Zakat merupakan salah satu ketetapan Allah dalam penggunaan harta. Allah menjadikan harta benda sebagai sarana kehidupan umat manusia seluruhnya, karena itu harus diarahkan guna kepentingan bersama. Selain itu fungsi zakat juga sebagai pembersih harta, sebagaimana pengertian zakat itu sendiri menurut bahasa merupakan masdar dari زكا berarti bersih,[1] karena dengan membayar zakat harta dan dirinya menjadi bersih dari kotoran dan dosa yang menyertai yang disebabkan oleh harta yang dimilikinya tersebut, adanya hak-hak orang lain menempel padanya.[2] Seseorang yang telah memenuhi syarat-syaratnya berkewajiban untuk menunaikannya. Zakat juga sangat penting artinya bagi peningkatan kehidupan ekonomi umat dan kesejahteraannya.[3]

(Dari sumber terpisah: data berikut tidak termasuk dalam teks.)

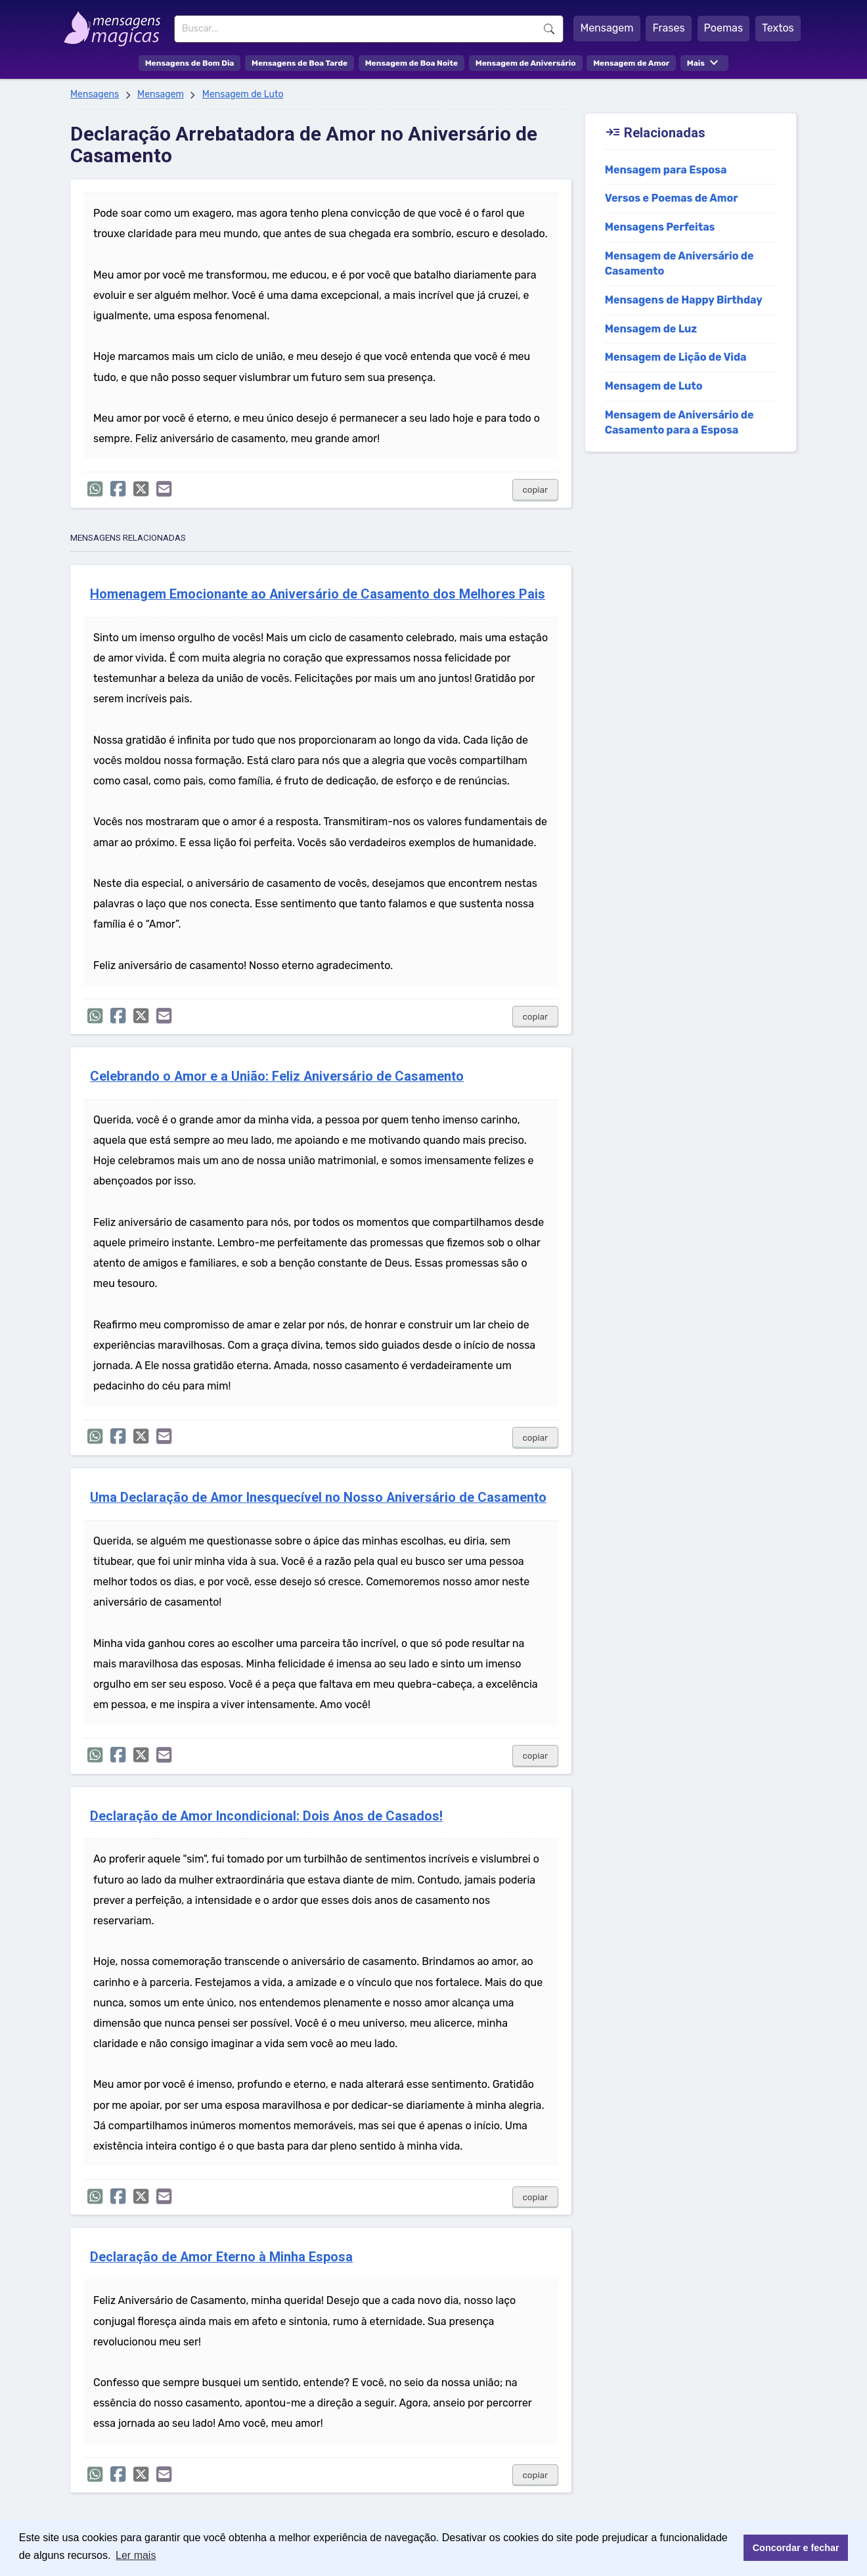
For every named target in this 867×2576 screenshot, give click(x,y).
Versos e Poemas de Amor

Seiring dengan perkembangan zaman, dewasa ini usaha-usaha ekonomi di berbagai sektor baik pertanian, perkebunan, peternakan, perdagangan, perindustrian, jasa dan lain sebagainya juga semakin luas yang semuanya itu mendatangkan keuntungan harta benda. Berkaitan dengan semakin luasnya usaha ekonomi tersebut, perlu adanya penataan dalam pelaksanaan zakat yang pada akhirnya melahirkan apa yang disebut zakat profesi. Zakat profesi[4] merupakan bagian dari wacana Islam kontemporer yang tentu saja tidak kenal dalam khasanah keilmuan Islam di masa Rasullullah.

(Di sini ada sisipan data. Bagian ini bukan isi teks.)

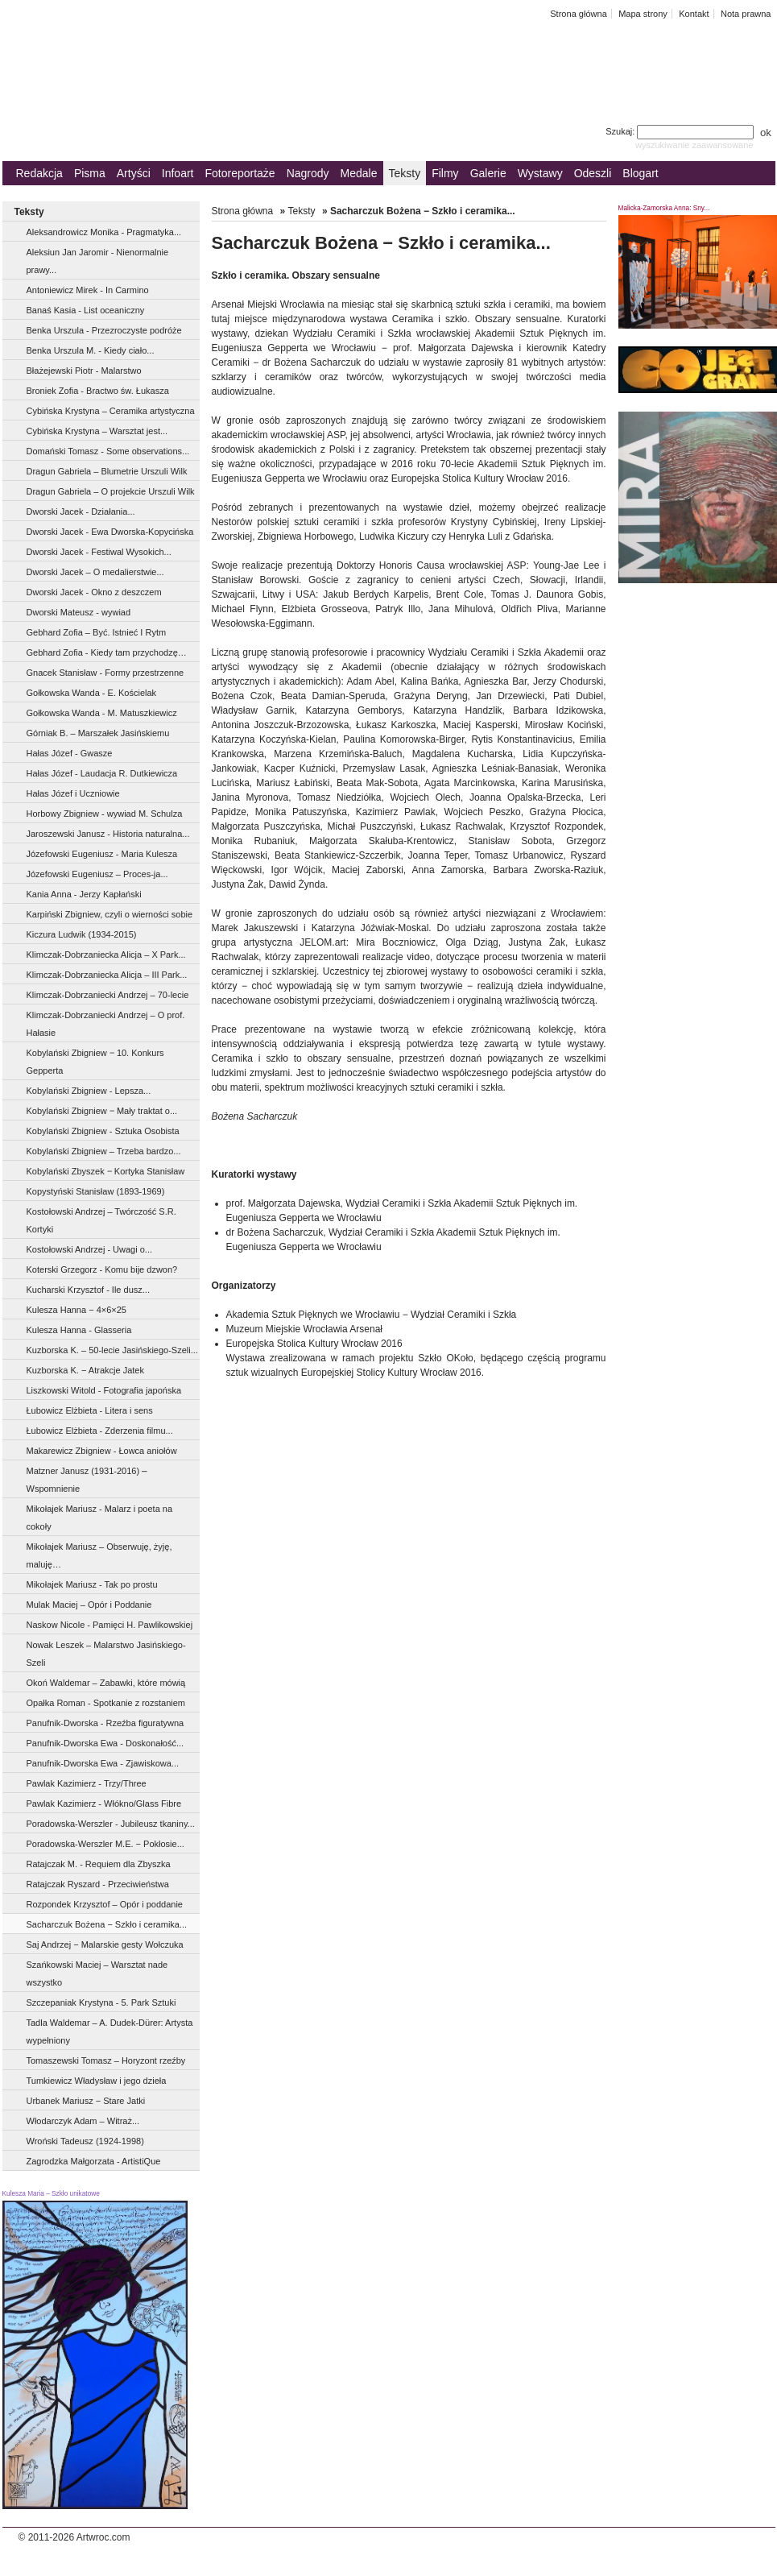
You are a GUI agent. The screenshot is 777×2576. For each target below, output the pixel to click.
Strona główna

Hasil profesi (pegawai negari/ swasta, konsultan, dokter, notaris, wiraswasta, dll) merupakan sumber pendapatan (kasab) yang tidak banyak dikenal di masa generasi terdahulu, oleh karenanya bentuk kasab ini tidak banyak dibahas,khususnya yang berkaitan dengan “zakat”. Lain halnya dengan bentuk kasab yang lebih populer saat itu, seperti pertanian, peternakan dan perniagaan, mendapatkan porsi pembahasan yang sangat memadai dan detail. Meskipun demikian bukan berarti harta yang didapatkan dari hasil profesi tersebut bebas dari zakat, sebab zakat pada dasarnya/ hakekatnya adalah pungutan harta yang diambil dari orang-orang kaya untuk dibagikan kepada orang-orang miskin diantara mereka (sesuai dengan ketentuan syara’).[5]

Oleh karena itu untuk mengetahui lebih lanjut tentang eksistensi zakat profesi maka akan dibahas dalam makalah ini.

B. Rumusan Masalah

Berdasarkan latar belakang tersebut, yang akan menjadi rumusan masalah makalah ini adalah:

1. Bagaimana pandangan fuqaha tentang zakat profesi?

2. Bagaimana dalil-dalil dan wajhu al-dalalahnya?

3. Bagaimana kritik dalil (munaqasyah al-adillah) tentang zakat profesi?

4. Bagaimana kesimpulan dari perbandingannnya?

II. PEMBAHASAN

A. Pandangan Fuqaha tentang Zakat Profesi

Zakat penghasilan atau zakat profesi adalah zakat yang dikenakan pada setiap pekerjaan atau keahlian profesional tertentu, baik yang dilakukan sendirian maupun bersama dengan orang/ lembaga lain, yang mendatangkan penghasilan (uang) halal yang memenuhi nisab (batas minimum untuk zakat wajib zakat). Contohnya adalah pejabat, pegawai negeri atau swasta, dokter, konsultan, advokat, dosen, makelar, seniman dan sejenisnya.[6]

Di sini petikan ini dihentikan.